Although Schistocerca gregaria is one of the world's most devastating pests, "the desert locust has been little studied in the field, and much of its ecology is still unknown," said Koutaro Ould Maeno, a locust expert at the Japan International Research Center for Agricultural Science.
As a child in Japan, Maeno dreamed of becoming an entomologist. After he got his PhD, he looked for jobs where he might study locusts and the problems they cause for people. "But there were none in Japan," he wrote in an email, meaning both the jobs and the problematic locusts. So he went to Mauritania, which is frequently beset by locust swarms, to see locusts in the wild. Maeno, who now calls himself "Dr. Locust," would eventually write a book about his time spent with them.

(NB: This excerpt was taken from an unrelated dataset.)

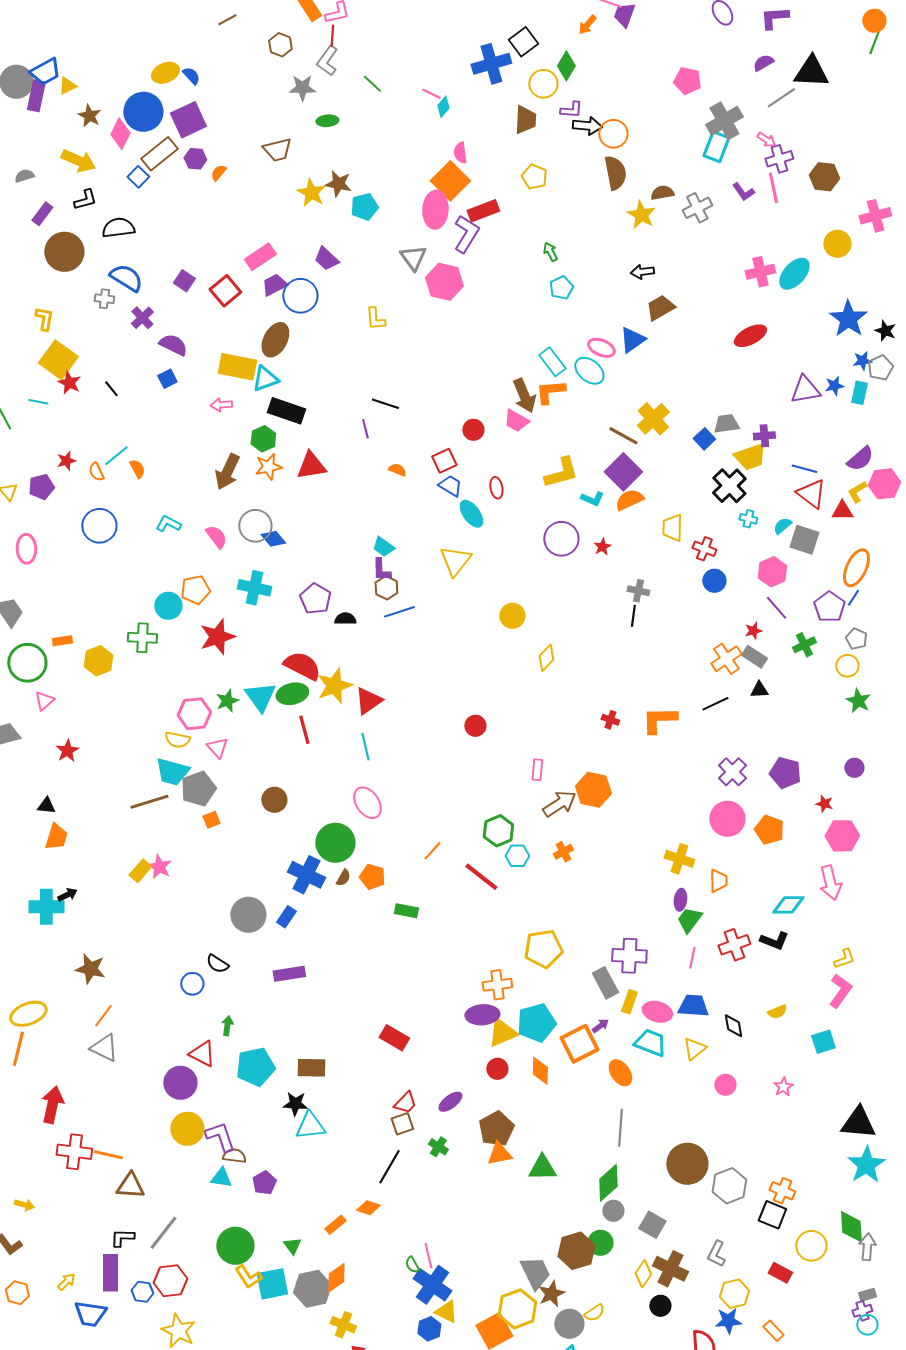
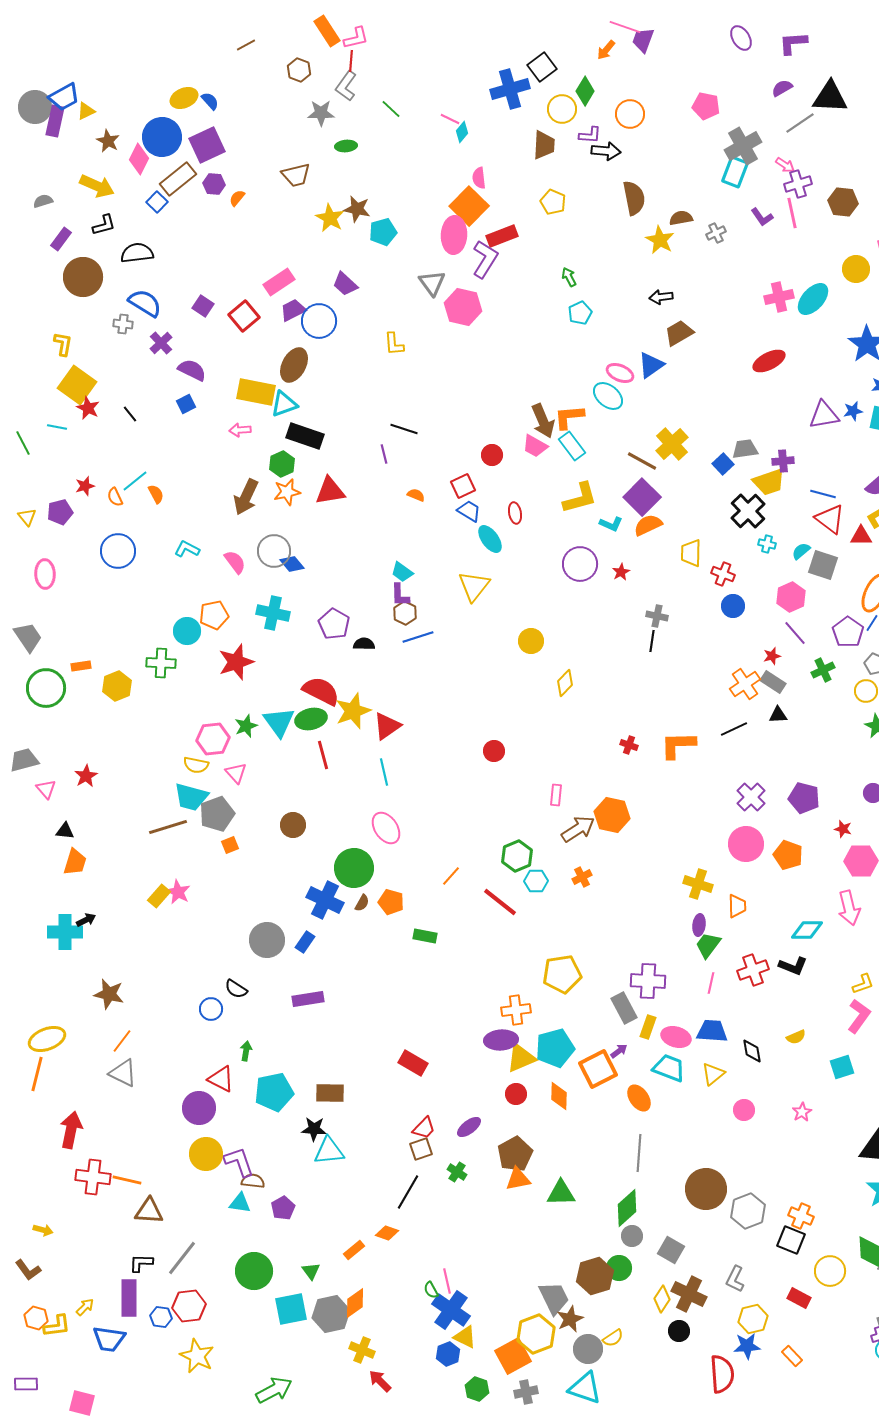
orange circle: (613, 134) -> (630, 114), moved
gray cross: (697, 208) -> (716, 233), size x0.7
cyan rectangle: (552, 362) -> (572, 446), moved
pink triangle: (44, 701) -> (46, 789), moved, turned -30
yellow L-shape: (248, 1277) -> (57, 1326), moved, turned -64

For the past 10 years, he has tried to record the locusts' behavior in the field. This field research can be difficult, because locusts do not occur every year and can pop up in unexpected places. "They also migrate for a long distance, so it was difficult to find a group of locusts in the Sahara Desert," Maeno said. "Moreover, the field was very hot." But he hopes observing the locusts might lead to new insight into how to control their populations, he said. "I love locusts," Maeno said. "But I have to fight against them to support my life by receiving [a] salary."
By day, the scorching sands of the Sahara can reach lethal temperatures, especially for animals that are not warm-blooded and derive their heat from the environment. One of the most heat-tolerant insects known to science is the Sahara Desert ant, Cataglyphis bicolor, which can withstand surface temperatures of 140 degrees Fahrenheit. But even these ants need to shelter on pebbles or under blades of glass, and must return to their cooler underground homes to let off the excess heat. Many of the insects living there are nocturnal, emerging in the cooler shroud of night to go about their insect business: feeding, mating, and whatever other tasks they deem necessary (except for flying in huge swarms, which, for the desert locust, is strictly a daytime activity).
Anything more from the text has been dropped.